Im folgenden Kuchendiagramm wird das anschaulich aufbereitet: Hier ist der Energieverbrauch pro Kopf der Bevölkerung in Deutschland, zugeordnet dem Anwendungszweck in Kilowattstunden (kWh) pro Jahr dargestellt.1)

Kuchendiagramm: Dafür wird in Deutschland die Energie verbraucht - und so viele Kilowattstunden (kWh) pro Person sind das jeweils. Noch ist das weit überwiegend fossile Energie - und es sind gewaltige Mengen an Energie.2)

Die Summe beträgt ziemlich genau 30 000 kWh pro Kopf und Jahr. Wer wissen will, ob es auch anders geht, kann das hier nachlesen: "Energieeffizienz jetzt". Etwa 80% dieser Endenergie stammen aus nicht erneuerbaren Quellen, und diese werden fast ausschließlich durch Verbrennen kohlenstoffhaltiger fossiler Energieträger gewonnen3). Das ist die wesentliche Ursache für die Klimaveränderungen.

Der größte Brocken ist: der Verkehr (dunkelgrün)! (30%)
Es folgt: Raumwärme (rot), (27%)
dann: Prozesswärme (dunkelrot). (21%)

Weil derzeit vor allem der Energieträger „Erdgas“ in der Diskussion ist4), haben wir die Aufteilung nach Anwendungen auch speziell für Erdgas hier aufbereitet. Um einen weiteren Bezugspunkt zum Vergleich zu haben: mit 1 m² Solarpaneelen (PV) können in Deutschland etwa 120 kWh/a Strom erzeugt werden.

Strategien für die Energiewende

Strategie I: Am einfachsten geht die Umstellung auf erneuerbare Energie, wenn überall wo dies möglich ist auf elektrische Energie umgestellt wird (also z.B. reinelektrische Fahrzeuge und Wärmepumpen zur Heizung).5)

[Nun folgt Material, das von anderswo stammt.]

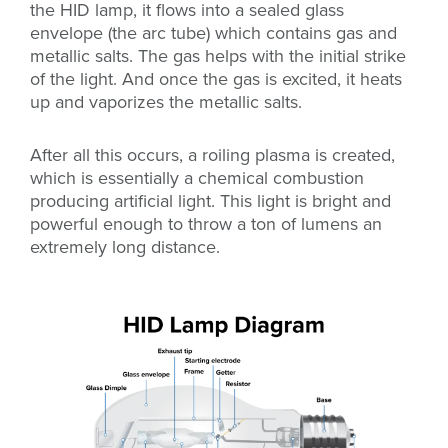
the HID lamp, it flows into a sealed glass
envelope (the arc tube) which contains gas and
metallic salts. The gas helps with the initial strike
of the light. And once the gas is excited, it heats
up and vaporizes the metallic salts.
After all this occurs, a roiling plasma is created,
which is essentially a chemical combustion
producing artificial light. This light is bright and
powerful enough to throw a ton of lumens an
extremely long distance.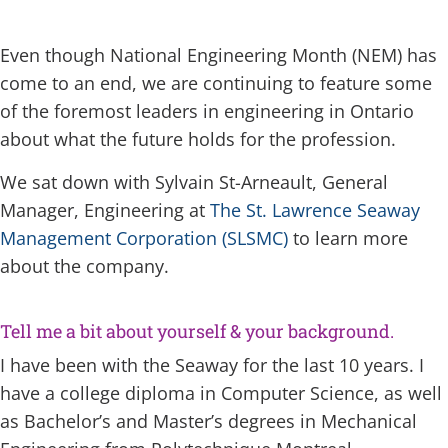
Even though National Engineering Month (NEM) has
come to an end, we are continuing to feature some
of the foremost leaders in engineering in Ontario
about what the future holds for the profession.
We sat down with Sylvain St-Arneault, General
Manager, Engineering at
The St. Lawrence Seaway
Management Corporation (SLSMC)
to learn more
about the company.
Tell me a bit about yourself & your background.
I have been with the Seaway for the last 10 years. I
have a college diploma in Computer Science, as well
as Bachelor’s and Master’s degrees in Mechanical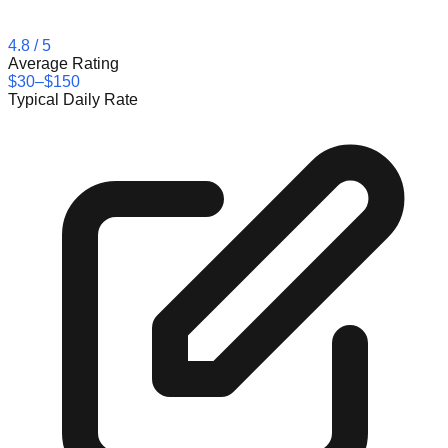
4.8
/ 5
Average Rating
$30–$150
Typical Daily Rate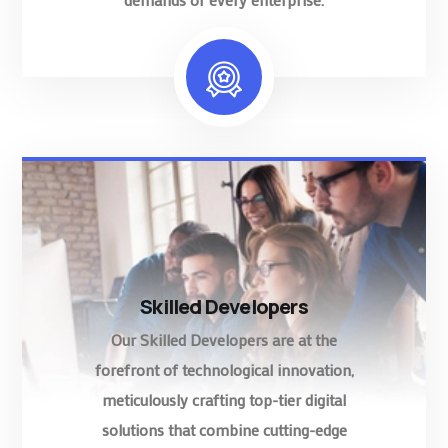
Skilled Developers
Our Skilled Developers are at the
forefront of technological innovation,
meticulously crafting top-tier digital
solutions that combine cutting-edge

Strategie II: Mit Photovoltaik (PV) im Inland allein geht das allerdings nicht… das liegt am Jahresgangs der Sonneneinstrahlung. Mit PV kann ich nicht nennenswert Raumheizung betreiben, wenn die Gebäude nicht richtig gut wärmegedämmt sind. Denn 'geheizt werden' muss in Mitteleuropa ohnehin immer nur dann, wenn es kein besonders hohes solares Strahlungsangebot gibt. Trotzdem ist ein maximaler Ausbau der Photovoltaik wichtig - er ermöglicht es, zwischen etwa Mitte März und Mitte Oktober die meisten Energieanwendungen nachhaltig zu versorgen.

Strategie III: Windenergie muss den Hauptanteil erbringen, wegen der hohen Dominanz der Heizung6)

Strategie IV: Das führt aber auf etwa 3mal soviel Strombedarf wie heute (die höhere Effizienz der Elektrofahrzeuge und der Wärmepumpen ist dabei schon berücksichtigt). Das bedeutet einen hohen Bedarf an Netzausbau, bis in die Unterverteilung, und es bedingt einen bisher nicht ausgewiesenen weiteren Flächenbedarf für Wind und PV. Wir haben das genauer untersucht: Konsequenzen für den Lastgang bei der Strategie "alle Heizungen auf Wärmepumpen umstellen". Entscheidend ist es daher, zugleich die Effizienz zu verbessern; damit es leistbar und bezahlbar bleibt. Die Alternative ist sonst der Import von zusätzlichen erneuerbar erzeugten Energieträgern z.B. aus Nordafrika; und das wird sicher teuer und dann die nächste Runde im Austausch von Abhängigkeiten7).

Strategie V : Insbesondere bei Raumwärme und Warmwasser ist die Effizienzverbesserung gut erreichbar (siehe EnerPHit) - dann funktioniert die Umstellung schon mit etwa 1,6mal soviel Gesamtstrom wie heute und zusätzlich etwa 0,5 vom heutigen Strombedarf an erneuerbar erzeugtem Gas (z.B. Wassersoff oder EE-Synthesegas; die werden aber nahezu ausschließlich in der Industrie und für spezielle Verkehrsmittel eingesetzt8)); und das ist vollkommen realistisch umsetzbar (klar, das sind dann schon eine Menge zusätzlicher Windräder; 4 bis 5 mal so viele, wie heute ins deutsche Netz einspeisen).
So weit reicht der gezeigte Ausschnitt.